While Australia has stopped short of telling citizens not to go to countries with high numbers of cases, many travellers have decided its not safe.
Sydney-based Lisa Van Der Westhuizen recently decided to cancel her holiday with a girlfriend to Japan.
“We were going right up until the day we were going to travel,” she told SBS News.
“I just thought it seemed a little bit risky … and I’ve got young kids (and) one of them, in particular, gets asthma when he is sick.
“In my mind, I was thinking there would be a chance it would escalate while I was over there and be impacted by a quarantine period on the way home.”

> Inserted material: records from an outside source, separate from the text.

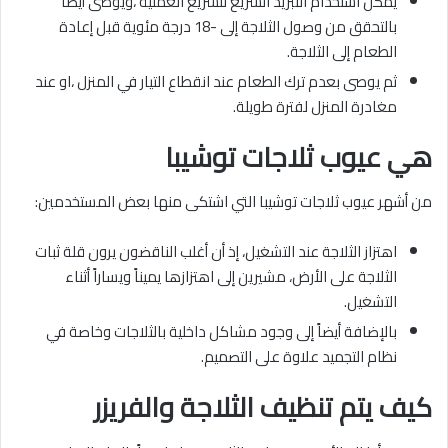
يمكن استخدام التبريد السريع لتسريع العملية ،ويوصى أيضًا
بالتحقق من وصول الثلاجة إلى -18 درجة مئوية قبل إعادة
الطعام إلى الثلاجة.
ثم يوصى بعدم ترك الطعام عند انقطاع التيار في المنزل ،او عند
مغادرة المنزل لفترة طويلة.
هي عيوب ثلاجات توشيبا
من أشهر عيوب ثلاجات توشيبا التي اشتكى منها بعض المستخدمين:
اهتزاز الثلاجة عند التشغيل، إذ أن أغلب الناقضون يرون قلة ثبات
الثلاجة على الأرض، مشيرين إلى اهتزازها يميناً ويساراً أثناء
التشغيل.
بالإضافة أيضاً إلى وجود مشاكل داخلية بالثلاجات وخاصة في
نظام التجميد علاوة على التصميم.
كيف يتم تنظيف الثلاجة والفريزر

More than 80,000 people have been diagnosed with coronavirus globally, and at least 2,700 have been killed, as the threat of outbreaks rises in countries outside of where it originated in China.

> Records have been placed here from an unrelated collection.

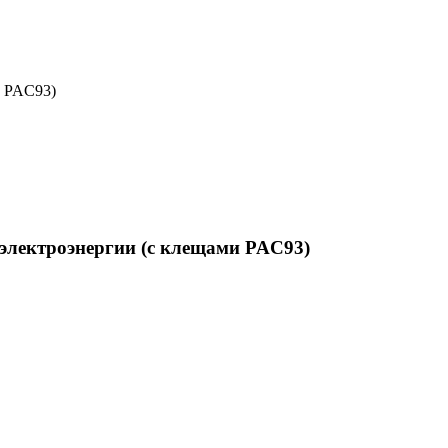
и PAC93)
электроэнергии (с клещами PAC93)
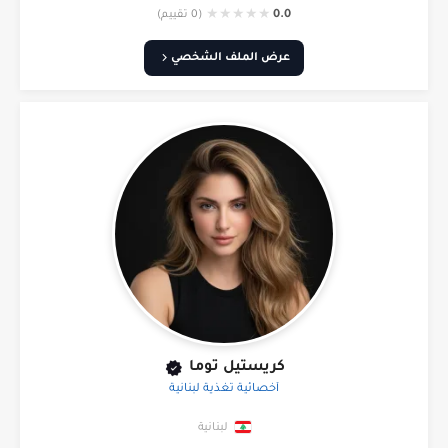
★
★
★
★
★
0.0
(0 تقييم)
عرض الملف الشخصي
كريستيل توما
أخصائية تغذية لبنانية
لبنانية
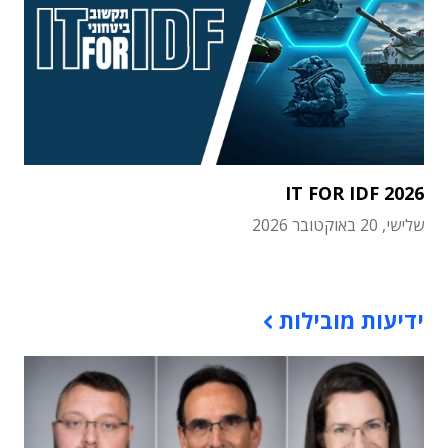
IT FOR IDF 2026
שלישי, 20 באוקטובר 2026
תוכן פרסומי
ידיעות מובילות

Japan has more than 850 confirmed cases including nearly 700 who were infected on the Diamond Princess cruise ship.
Ms Van Der Westhuizen said she was relieved that her flights and accommodation for the snowboarding holiday were almost fully refunded.
“I was surprised, I thought we were probably going to lose everything because we were cancelling at the last minute,” she said.
The Australian National University’s contract law expert Dilan Thampapillai believes holidaymakers who are now rethinking travel plans would in many cases be able to get a refund or reschedule because of coronavirus.
“I would think that most corporations are definitely very aware of the need to protect commercial reputation and to be seen as good corporate citizens,” he told SBS News.
“With social media – if you do something bad as a corporation it certainly gets around very, very quickly … and the reaction across the globe or within a particular nation could be magnified.”
However, Mr Thampapillai said anyone planning holidays now would have less chance of getting a refund if they change their mind later because it could be argued they were aware of the risk at the time of booking.
Australia's chief medical officer Brendan Murphy said the international situation was a major concern with significant outbreaks in Japan, South Korea and Italy.
"Our concern now is the number of countries outside China, making it more likely we will have further outbreaks in Australia," Professor Murphy told reporters.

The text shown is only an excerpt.